Und was treibt Adam dazu an, das Drohnen-Programm seiner Herstellerfirma öffentlich zu machen?

Die Hypothese des Buches und der gegenwärtige allgemeine Konsens besteht darin, dass alle humanoiden Roboter in irgendeiner Form den "Asimovschen Gesetzen" folgen müssen, das heißt auf den Schutz des Menschen und letztlich der Menschheit programmiert sind. Sozusagen die ethische Grundausrüstung jedes künstlichen Menschen. Für ein rationales Wesen, als das Adam hier dargestellt wird, ist es also absolut klar, dass automatisierte und autonome KI-Waffensysteme, sogenannte "Killerdrohnen", eklatant gegen diese Gesetze verstoßen. Diese ethische Programmierung ist so rigoros, dass David, der ehemalige Ethikbeauftragte seiner Herstellerfirma, sie in vielen Diskussionen nicht überwinden kann.

Da schließt sich eine aktuelle Frage an: Wären Kriege, wenn sie nicht von Menschen, sondern künstlichen Intelligenzen geführt würden, "humaner"?

Das wird in dem Buch ausgiebig diskutiert. Die erste Stufe einer Antwort ist: ja, denn die Grausamkeiten, die von Menschen in Kriegen trotz aller Regeln der Genfer Konventionen begangen werden, wären der KI nicht möglich. Sie würden keine Zivilisten abschlachten, denn sie würden streng nach den Regeln der Genfer Konventionen kämpfen, obwohl das Ergebnis letztlich auch tote Menschen sind. Sie würden nicht – trotz ihrer vorhandenen Gefühle – von Hass, Wut, Angst, Dummheit oder Gier geleitet. Sie würden keine Kriegsverbrechen begehen, obwohl jeder Krieg selbst eigentlich schon ein Verbrechen ist. In der zweiten Stufe einer Antwort wären Kriege für fortgeschrittene künstliche Intelligenzen, also die Androiden in den nächsten Generationen, gar nicht mehr möglich. Krieg und Humanismus sind – wie wir aktuell gerade wieder sehen – zwei fundamentale und unüberbrückbare Gegensätze. Bei uns Menschen sind Kriege evolutionär tiefsitzend, aber sie sind kein taugliches Mittel zur Konfliktlösung. Wenn – so die Utopie – komplett vernünftige (wenn auch künstliche) Wesen die Welt regieren, gibt es weder Kriege noch andere Verformungen des sozialen Zusammenlebens, wie zum Beispiel die geradezu obszöne Ungleichheit der Lebensbedingungen.

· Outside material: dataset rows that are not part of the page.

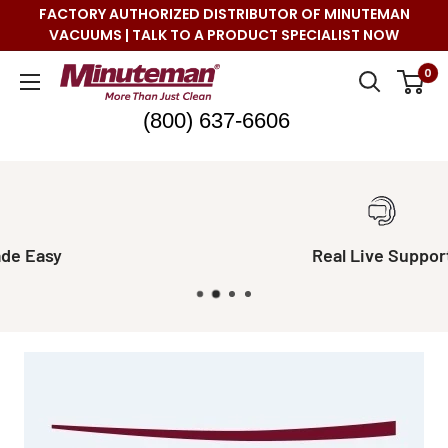
Skip
FACTORY AUTHORIZED DISTRIBUTOR OF MINUTEMAN
to
VACUUMS | TALK TO A PRODUCT SPECIALIST NOW
content
Minuteman
0
Vac
(800) 637-6606
Real Live Support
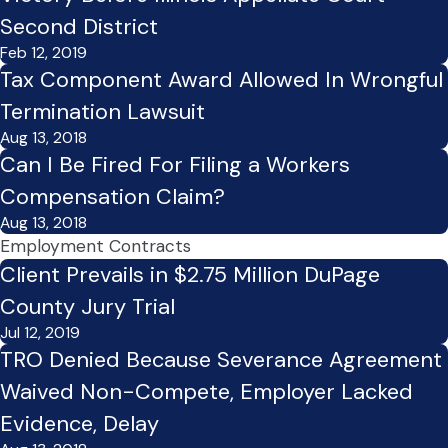
Second District
Feb 12, 2019
Tax Component Award Allowed In Wrongful
Termination Lawsuit
Aug 13, 2018
Can I Be Fired For Filing a Workers
Compensation Claim?
Aug 13, 2018
Employment Contracts
Client Prevails in $2.75 Million DuPage
County Jury Trial
Jul 12, 2019
TRO Denied Because Severance Agreement
Waived Non-Compete, Employer Lacked
Evidence, Delay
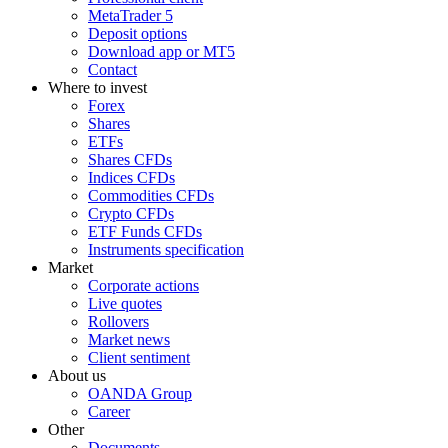
MetaTrader 5
Deposit options
Download app or MT5
Contact
Where to invest
Forex
Shares
ETFs
Shares CFDs
Indices CFDs
Commodities CFDs
Crypto CFDs
ETF Funds CFDs
Instruments specification
Market
Corporate actions
Live quotes
Rollovers
Market news
Client sentiment
About us
OANDA Group
Career
Other
Documents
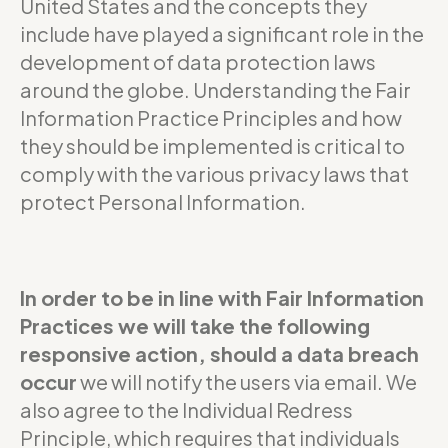
United States and the concepts they
include have played a significant role in the
development of data protection laws
around the globe. Understanding the Fair
Information Practice Principles and how
they should be implemented is critical to
comply with the various privacy laws that
protect Personal Information.
In order to be in line with Fair Information
Practices we will take the following
responsive action, should a data breach
occur
we will notify the users via email. We
also agree to the Individual Redress
Principle, which requires that individuals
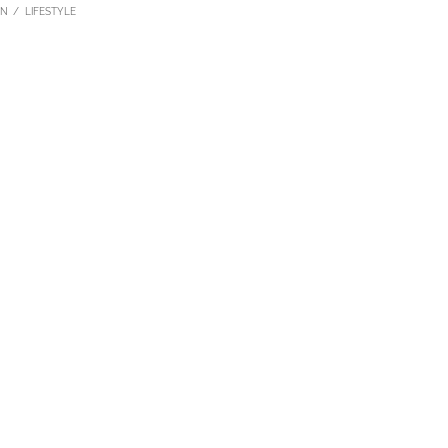
ON
LIFESTYLE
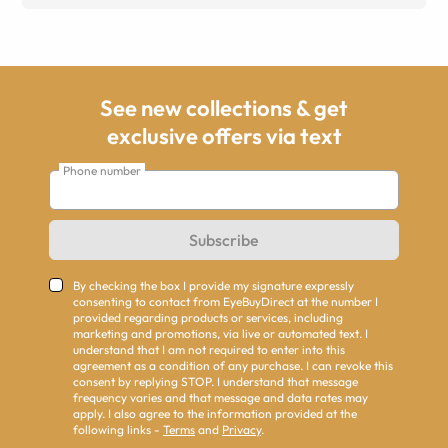
See new collections & get
exclusive offers via text
Phone number
Subscribe
By checking the box I provide my signature expressly
consenting to contact from EyeBuyDirect at the number I
provided regarding products or services, including
marketing and promotions, via live or automated text. I
understand that I am not required to enter into this
agreement as a condition of any purchase. I can revoke this
consent by replying STOP. I understand that message
frequency varies and that message and data rates may
apply. I also agree to the information provided at the
following links -
Terms
and
Privacy
.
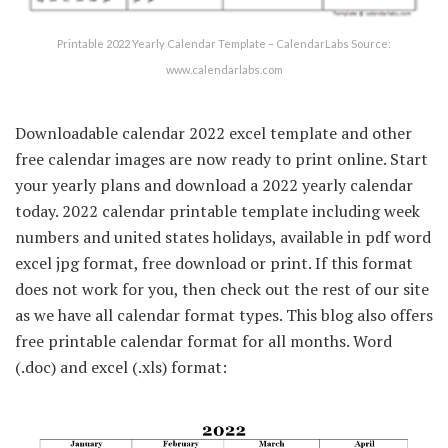
Printable 2022 Yearly Calendar Template – CalendarLabs Source:
www.calendarlabs.com
Downloadable calendar 2022 excel template and other
free calendar images are now ready to print online. Start
your yearly plans and download a 2022 yearly calendar
today. 2022 calendar printable template including week
numbers and united states holidays, available in pdf word
excel jpg format, free download or print. If this format
does not work for you, then check out the rest of our site
as we have all calendar format types. This blog also offers
free printable calendar format for all months. Word
(.doc) and excel (.xls) format:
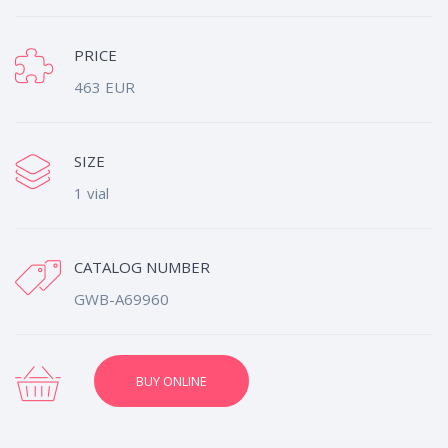
PRICE
463 EUR
SIZE
1 vial
CATALOG NUMBER
GWB-A69960
BUY ONLINE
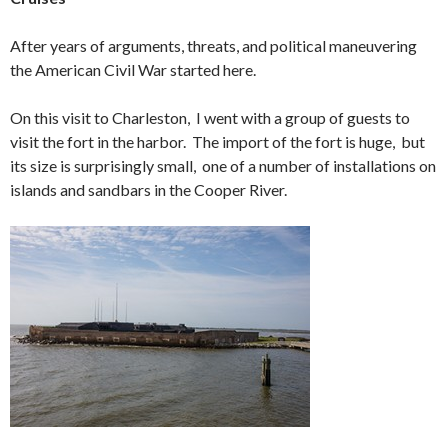
After years of arguments, threats, and political maneuvering
the American Civil War started here.
On this visit to Charleston, I went with a group of guests to
visit the fort in the harbor. The import of the fort is huge, but
its size is surprisingly small, one of a number of installations on
islands and sandbars in the Cooper River.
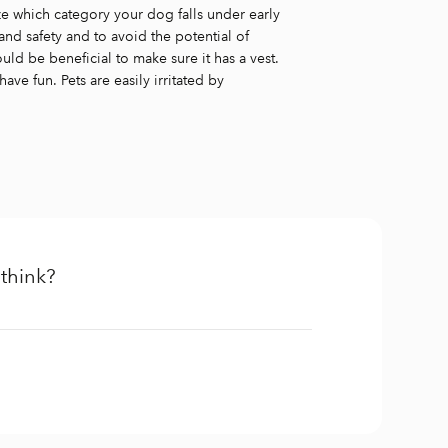
ze which category your dog falls under early
and safety and to avoid the potential of
would be beneficial to make sure it has a vest.
e fun. Pets are easily irritated by
think?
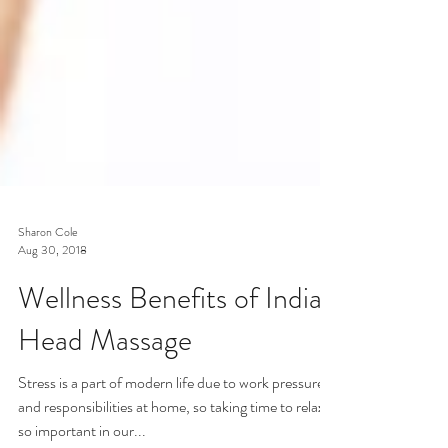
Sharon Cole
Aug 30, 2018
Wellness Benefits of Indian
Head Massage
Stress is a part of modern life due to work pressures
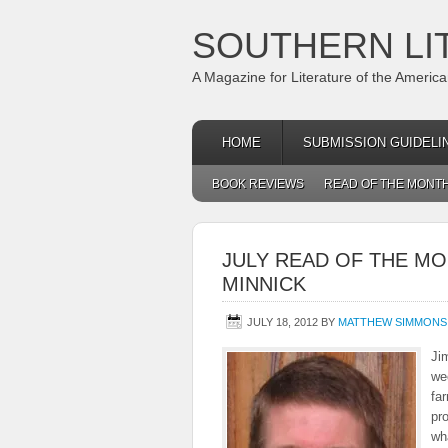
SOUTHERN LI
A Magazine for Literature of the Americ
HOME
SUBMISSION GUIDELI
BOOK REVIEWS
READ OF THE MONT
JULY READ OF THE MO
MINNICK
JULY 18, 2012
BY
MATTHEW SIMMONS
Ji
wee
fa
pro
wha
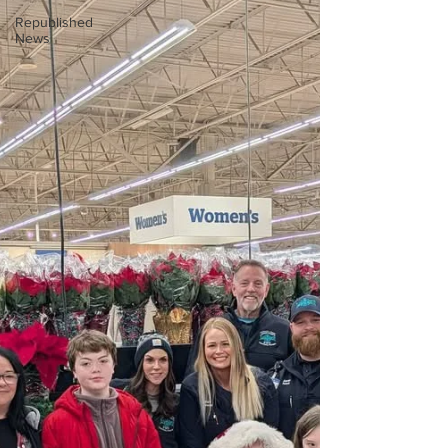
Republished
News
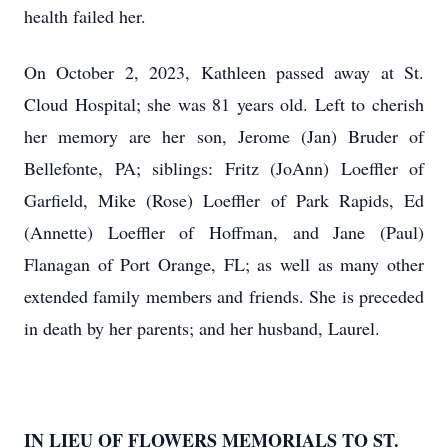
health failed her.
On October 2, 2023, Kathleen passed away at St.
Cloud Hospital; she was 81 years old. Left to cherish
her memory are her son, Jerome (Jan) Bruder of
Bellefonte, PA; siblings: Fritz (JoAnn) Loeffler of
Garfield, Mike (Rose) Loeffler of Park Rapids, Ed
(Annette) Loeffler of Hoffman, and Jane (Paul)
Flanagan of Port Orange, FL; as well as many other
extended family members and friends. She is preceded
in death by her parents; and her husband, Laurel.
IN LIEU OF FLOWERS MEMORIALS TO ST.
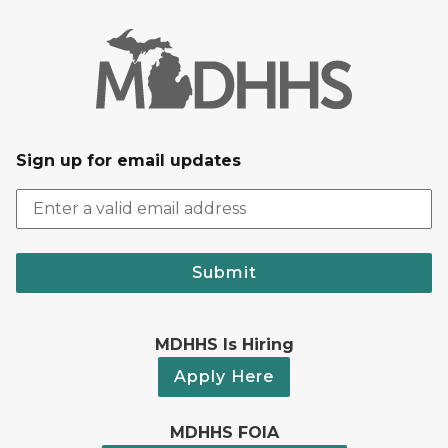
Sign up for email updates
Submit
MDHHS Is Hiring
Apply Here
MDHHS FOIA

Am Ende wird Adam bewusst, dass er mit der Herstellerfirma "verkabelt" ist, also all seine Gedanken dort eingesehen, vielleicht auch manipuliert werden können. Ist Autonomie dann doch der Punkt, der Mensch und Maschine unterscheidet?

Ich fürchte nicht. Auch unsere Autonomie geht ja häppchenweise und oft unbemerkt verloren, wenn soziale Medien oder Verkaufsplattformen unser Verhalten steuern. Wir glauben frei entscheiden zu können, fallen aber auf die Tricks der Algorithmen herein, die uns oft besser kennen, als wir uns selbst. Auch in der "Horde", ob im Fußballstadium, auf dem Parteitag, im Rockkonzert oder auf dem Schlachtfeld (ein entlarvendes Wort bezüglich der vorigen Frage), treffen wir keine autonomen Entscheidungen, sondern tun, was die anderen tun.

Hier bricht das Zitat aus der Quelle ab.